In an effort to fight crime and corruption in Ghana, the Commission on Human Rights and Administrative Justice, CHRAJ, together with other ten accountability institutions have signed a Memorandum of Understanding, MOU, with on Wednesday March 11, 2020 in Accra.
The key accountable institutions includes; the Commission on Human Rights and Administrative Justice, Parliament of Ghana and the Office of the Attorney-General and Ministry of Justice.
The rest were, the Economic and Organised Crime Office, the Ghana Audit Service, Ghana Police Service and the Financial Intelligence Centre.
Other institutions were, the Narcotics Control Board, the Internal Audit Agency, the Bureau of National Investigation and the Office of the Special Prosecutor.
The move was aimed at exchanging information, foster better understanding and cooperation among the key accountable institutions, promote synergy and better co-ordination of activities.
It also seeks to enhance capacity of key accountable institutions to address challenges of emerging methods of corruption and crime and also to minimize the potential for mandate overlaps.
At a short ceremony in Accra, the Commissioner of CHRAJ, Joseph Whittal, stated that Ghanaians expect a lot from accountability institutions in the fight against corruption and crime adding that the institutions mandated under the law are expected to put their synergies to work.
According to him, the MOU should not be put down togather dust but rather actualized and the institutions involved have no excuse to fail Ghanaians.
Mr.
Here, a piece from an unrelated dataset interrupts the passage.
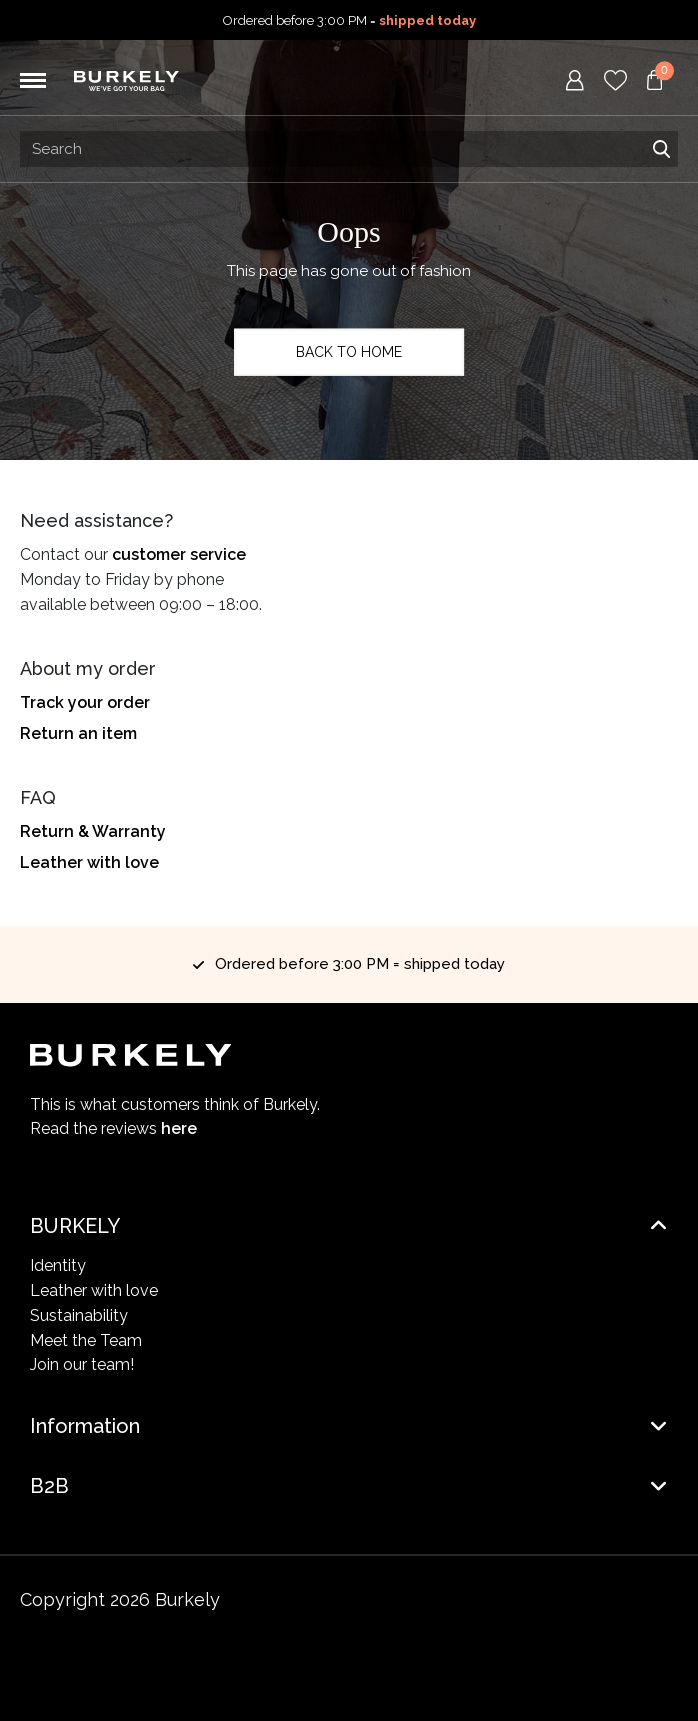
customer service (179, 554)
Whittal further noted that with all the eleven key accountability institutions under one roof was a duty worth honouring and within a month the MOU would come to force.
The Deputy Commissioner of CHRAJ, Richard Ackom Quayson, noted that corruption is a very serious problem in the country which has devastating effects on the development of the country and a threat to national security.
He indicated that corruption allows organized crime, terrorism and other threats to human security to flourish and undermines the capacity of the state and its institutions to function efficiently.
According to Mr. Quayson, in order to address corruption, various measures have been adopted over the years to combat corruption in the country.
These measures include, the adoption of legislative and other measures, which have helped to streamline the systems of managing and accounting for the effective and efficient use of Ghana’s limited resources and for improved public service delivery.
He further stated that Ghana continues to encounter significant challenges in addressing corruption in particular and fighting crime in general.
Mr. Quayson said among these challenges is the lack of coordination and collaboration between and among key accountable institutions in the country that has to a large extent weakened the potential for institutionalizing a culture of transparency and accountability in public life.
The Executive Director of Economic and Organized Crime Office, EOCO, Commissioner of Police, Frank Adu-Poku Rtd, stated that the fight against corruption in the country is a major concern to all and he is committed to ensure that the MOU would lead to effective action.
He said EOCO will support the initiative to help fight against corruption and crime in the country.
The Member of Parliament for Offinso South, Ben Abdallah Banda, said Parliament of Ghana is one of the key institutions and is committed to ensure the agenda of the MOU is realised.
He noted that the collaborative agenda being spear headed by CHRAJ was a laudable idea adding that; this will go a long way to fight and also minimize corruption and crime in the country.
An information exchange forum shall be established which shall meet at least once every quarter and undertake specific activities including sharing information and experiences; organizing periodic engagements for the public; developing mechanisms for case referrals, taking into account mandates, resources and capabilities; conducting joint activities and investigations as appropriate, developing a strategy for collaboration with civil society and private sector organizations.
The signing of the MOU was made possible with the support from the European Union and Accountability, Rule of Law and Anti-Corruption Programme, ARAP.